Les pays se trouvent pris entre deux feux : attirer les FMN et/ou soutenir leurs secteurs d’activité
traditionnels.
En matière financière, la perte d’autonomie est encore plus nette. Les capitaux se déplacent rapidement
et facilement d’une place financière à l’autre en fonction des opportunités (intérêts plus élevés, hausse plus
rapide des cours en bourse, faible fiscalité…).
Des bulles spéculatives se forment donc, ce qui facilite les krachs financiers ou boursiers, qui se multiplient
depuis 20 ans, avec des conséquences négatives sur l’économie réelle.
Les Etats es ont perdu le contrôle de ces flux et leur capacité à les réguler est réduite :
- Les mouvements de capitaux deviennent autonomes : les acteurs financiers internationaux s’ils
jugent les politiques menées dangereuses vont transférer leurs capitaux vers un pays jugé
financièrement plus conformes, privant le pays de ressources pour se financer (Grèce). Cela
pénalise la croissance économique et accentue le chômage.
- Les États sont désarmés : les mouvements spéculatifs sur le marché des changes échappent aux
autorités monétaires. Pour être efficace, leur intervention demanderait des réserves de changes
importantes dont elles ne disposent pas obligatoirement ou qui leur coûteraient trop cher.

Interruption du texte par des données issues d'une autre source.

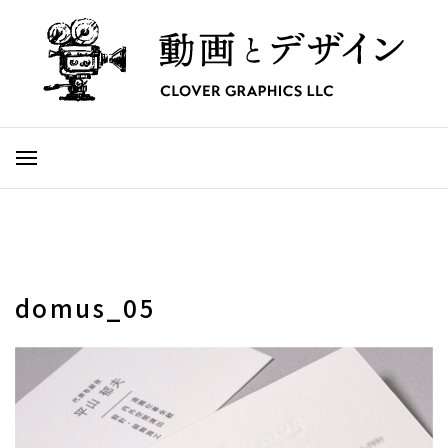
domus_05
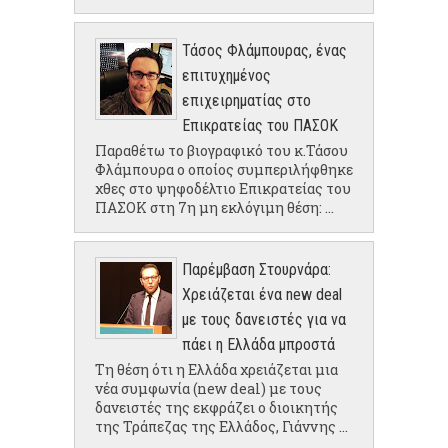
Τάσος Φλάμπουρας, ένας
επιτυχημένος
επιχειρηματίας στο
Επικρατείας του ΠΑΣΟΚ
Παραθέτω το βιογραφικό του κ.Τάσου
Φλάμπουρα ο οποίος συμπεριλήφθηκε
χθες στο ψηφοδέλτιο Επικρατείας του
ΠΑΣΟΚ στη 7η μη εκλόγιμη θέση: ...
Παρέμβαση Στουρνάρα:
Χρειάζεται ένα new deal
με τους δανειστές για να
πάει η Ελλάδα μπροστά
Τη θέση ότι η Ελλάδα χρειάζεται μια
νέα συμφωνία (new deal) με τους
δανειστές της εκφράζει ο διοικητής
της Τράπεζας της Ελλάδος, Γιάννης ...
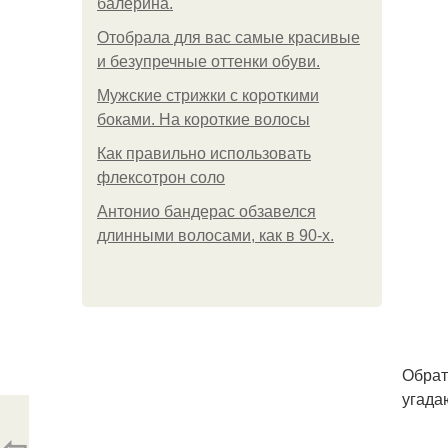
балерина.
Отобрала для вас самые красивые
и безупречные оттенки обуви.
Мужские стрижки с короткими
боками. На короткие волосы
Как правильно использовать
флексотрон соло
Антонио бандерас обзавелся
длинными волосами, как в 90-х.
Обрат
угада
⇦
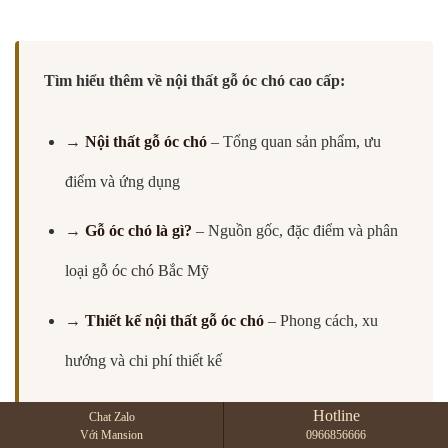
Tìm hiểu thêm về nội thất gỗ óc chó cao cấp:
→
Nội thất gỗ óc chó
– Tổng quan sản phẩm, ưu
điểm và ứng dụng
→
Gỗ óc chó là gì?
– Nguồn gốc, đặc điểm và phân
loại gỗ óc chó Bắc Mỹ
→
Thiết kế nội thất gỗ óc chó
– Phong cách, xu
hướng và chi phí thiết kế
→
Thi công nội thất gỗ óc chó
– Quy trình, báo giá
Hotline
Chat Zalo
Với Mansion
0966856666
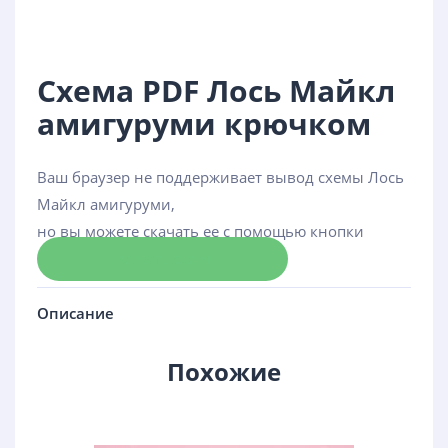
Схема PDF Лось Майкл
амигуруми крючком
Ваш браузер не поддерживает вывод схемы Лось
Майкл амигуруми,
но вы можете скачать ее с помощью кнопки
Скачать схему
Описание
Похожие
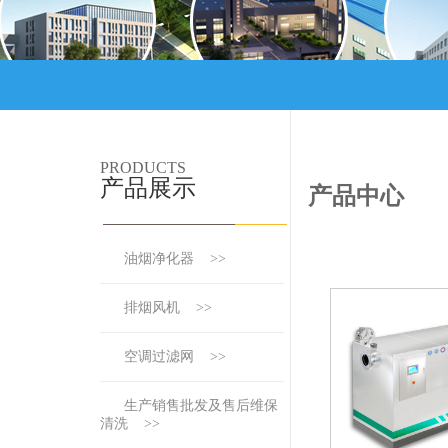
PRODUCTS
产品展示
产品中心
油烟净化器 >>
排烟风机 >>
空调过滤网 >>
生产销售批发及售后维保
清洗 >>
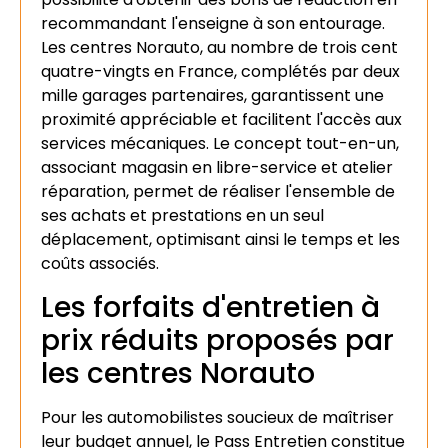
recommandant l'enseigne à son entourage.
Les centres Norauto, au nombre de trois cent
quatre-vingts en France, complétés par deux
mille garages partenaires, garantissent une
proximité appréciable et facilitent l'accès aux
services mécaniques. Le concept tout-en-un,
associant magasin en libre-service et atelier
réparation, permet de réaliser l'ensemble de
ses achats et prestations en un seul
déplacement, optimisant ainsi le temps et les
coûts associés.
Les forfaits d'entretien à
prix réduits proposés par
les centres Norauto
Pour les automobilistes soucieux de maîtriser
leur budget annuel, le Pass Entretien constitue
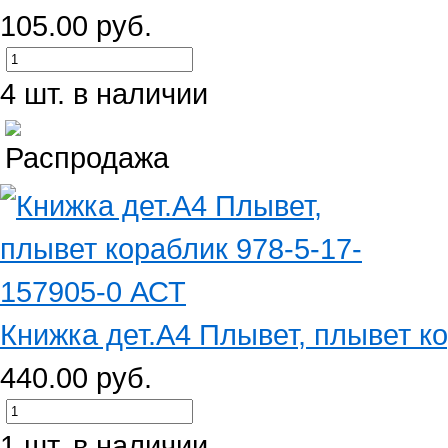
105.00 руб.
4 шт. в наличии
Книжка дет.А4 Плывет, плывет ко
440.00 руб.
1 шт. в наличии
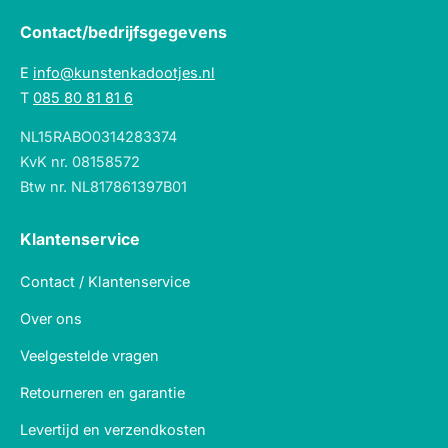
Contact/bedrijfsgegevens
E
info@kunstenkadootjes.nl
T
085 80 81 81 6
NL15RABO0314283374
KvK nr. 08158572
Btw nr. NL817861397B01
Klantenservice
Contact / Klantenservice
Over ons
Veelgestelde vragen
Retourneren en garantie
Levertijd en verzendkosten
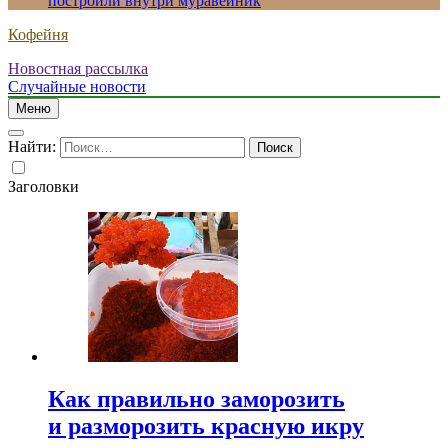
построили внутри муравейник
Кофейня
Новостная рассылка
Случайные новости
Меню
Найти:
Заголовки
Как правильно заморозить
и разморозить красную икру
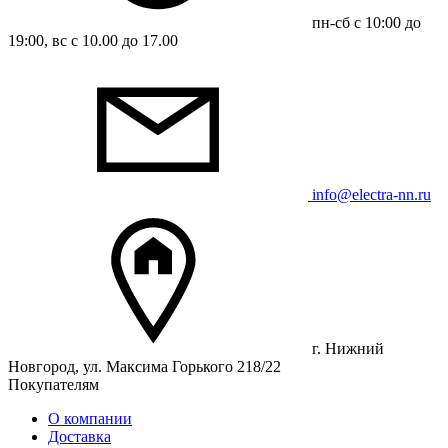
пн-сб с 10:00 до
19:00, вс с 10.00 до 17.00
info@electra-nn.ru
г. Нижний
Новгород, ул. Максима Горького 218/22
Покупателям
О компании
Доставка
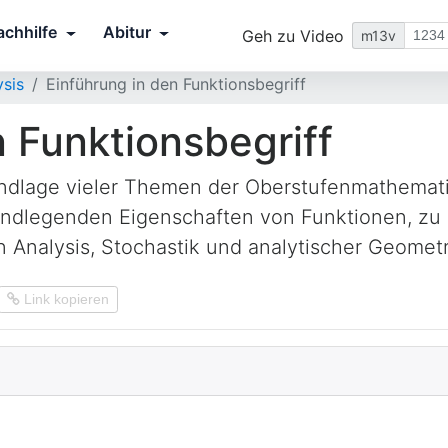
achhilfe
Abitur
Geh zu Video
m13v
ysis
Einführung in den Funktionsbegriff
n Funktionsbegriff
undlage vieler Themen der Oberstufenmathematik
undlegenden Eigenschaften von Funktionen, z
in Analysis, Stochastik und analytischer Geome
Link kopieren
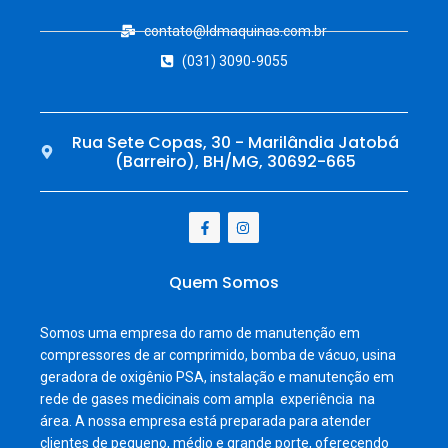
contato@ldmaquinas.com.br
(031) 3090-9055
Rua Sete Copas, 30 - Marilândia Jatobá
(Barreiro), BH/MG, 30692-665
Quem Somos
Somos uma empresa do ramo de manutenção em
compressores de ar comprimido, bomba de vácuo, usina
geradora de oxigênio PSA, instalação e manutenção em
rede de gases medicinais com ampla experiência na
área. A nossa empresa está preparada para atender
clientes de pequeno, médio e grande porte, oferecendo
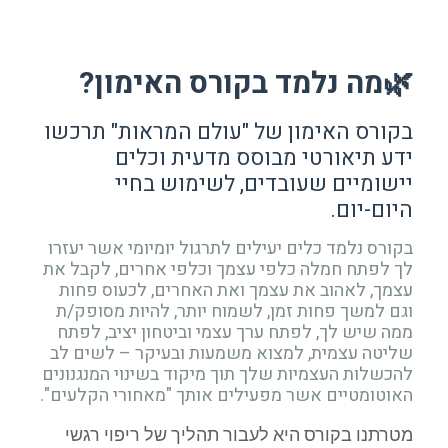
🌿מה נלמד בקורס האימון?
בקורס האימון של "עולם המראות" תרכשו
ידע תיאורטי מבוסס מדעית וכלים
יישומיים שעובדים, לשימוש בחיי
היום-יום.
בקורס נלמד כלים יעילים לתרגול יומיומי אשר יעזרו
לך לפתח חמלה כלפי עצמך וכלפי אחרים, לקבל את
עצמך, לאהוב את עצמך ואת האחרים, לכעוס פחות
וגם למשך פחות זמן, לשמוח יותר, להיות מסופק/ת
ממה שיש לך, לפתח ערך עצמי וביטחון יציב, לפתח
שליטה עצמית, למצוא משמעות ובעיקר – לשים לב
להכשלות העצמיות שלך תוך מיקוד בשינוי המנגנונים
האוטומטיים אשר מפעילים אותך "מאחורי הקלעים".
מטרתנו בקורס היא לעבור תהליך של ריפוי רגשי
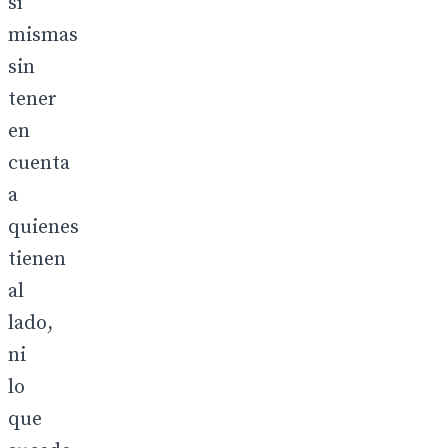
sí
mismas
sin
tener
en
cuenta
a
quienes
tienen
al
lado,
ni
lo
que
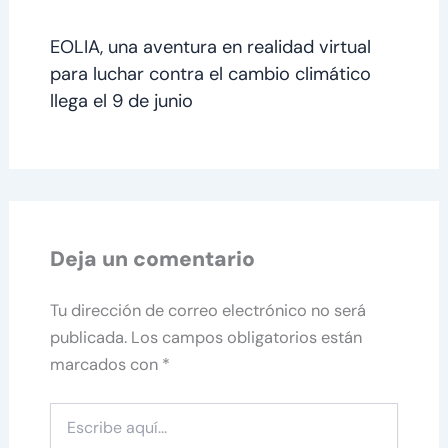
EOLIA, una aventura en realidad virtual
para luchar contra el cambio climático
llega el 9 de junio
Deja un comentario
Tu dirección de correo electrónico no será
publicada.
Los campos obligatorios están
marcados con
*
Escribe
aquí...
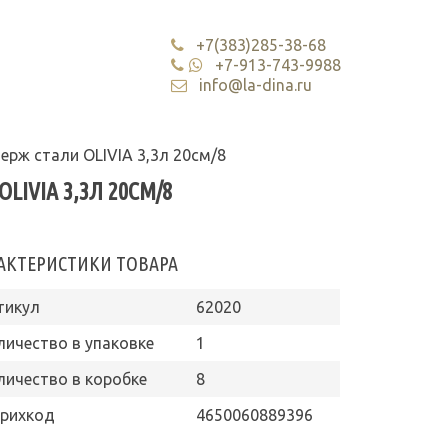
+7(383)285-38-68
+7-913-743-9988
info@la-dina.ru
ерж стали OLIVIA 3,3л 20см/8
IVIA 3,3Л 20СМ/8
АКТЕРИСТИКИ ТОВАРА
тикул
62020
личество в упаковке
1
личество в коробке
8
рихкод
4650060889396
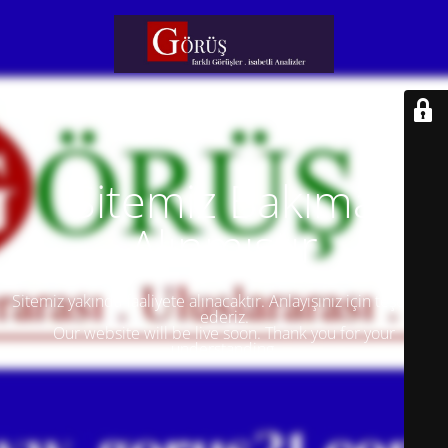
Sitemiz Bakıma
Alınmıştır
Sitemiz yakında faaliyete alınacaktır. Anlayışınız için teşekkür
ederiz.
Our website will be live soon. Thank you for your
understanding.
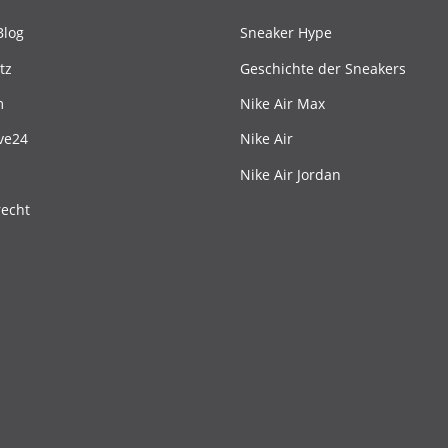
Blog
Sneaker Hype
tz
Geschichte der Sneakers
m
Nike Air Max
ve24
Nike Air
Nike Air Jordan
recht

Certains pays sont donc obligés d’avoir des taux d’intérêt élevés pour attirer les capitaux ce qui
freine les investissements et la consommation (coût du crédit élevé).
Les années 80 ont permis un développement spectaculaire de la finance, à tel point que l'on a parlé d'une
déconnexion entre la sphère de l'économie réelle et la sphère monétaire et financière. Pour lutter contre cette
financiarisation à outrance, certains économistes préconisent une taxation des transactions spéculatives (Taxe
TOBIN), afin de financer le développement des PED et de limiter la spéculation source de crises.
La mondialisation a des conséquences contrastées, mais il semble que les effets positifs restent
supérieurs aux effets négatifs. La spécialisation et le libre-échange sont les fondements de ce mouvement
d’ouverture, qui provient pour l’essentiel de l’action des FMN et de leurs différentes stratégies, qui ont aussi des
effets contrastés sur le fonctionnement de l’économie. Cette situation est accentuée par la perte partielle
d’autonomie des Etats et une financiarisation des échanges internationaux.
La mondialisation paraît irréversible mais, pour limiter l'instabilité qu'elle induit, il semble nécessaire de
mettre en place des instances de régulation ou de coordination supranationales. Ce qui a défaut d’être
réalisable au niveau mondial (ou du moins difficilement), peut l’être au niveau continental comme semble le
montrer partiellement l’exemple de l’intégration européenne (thème 2).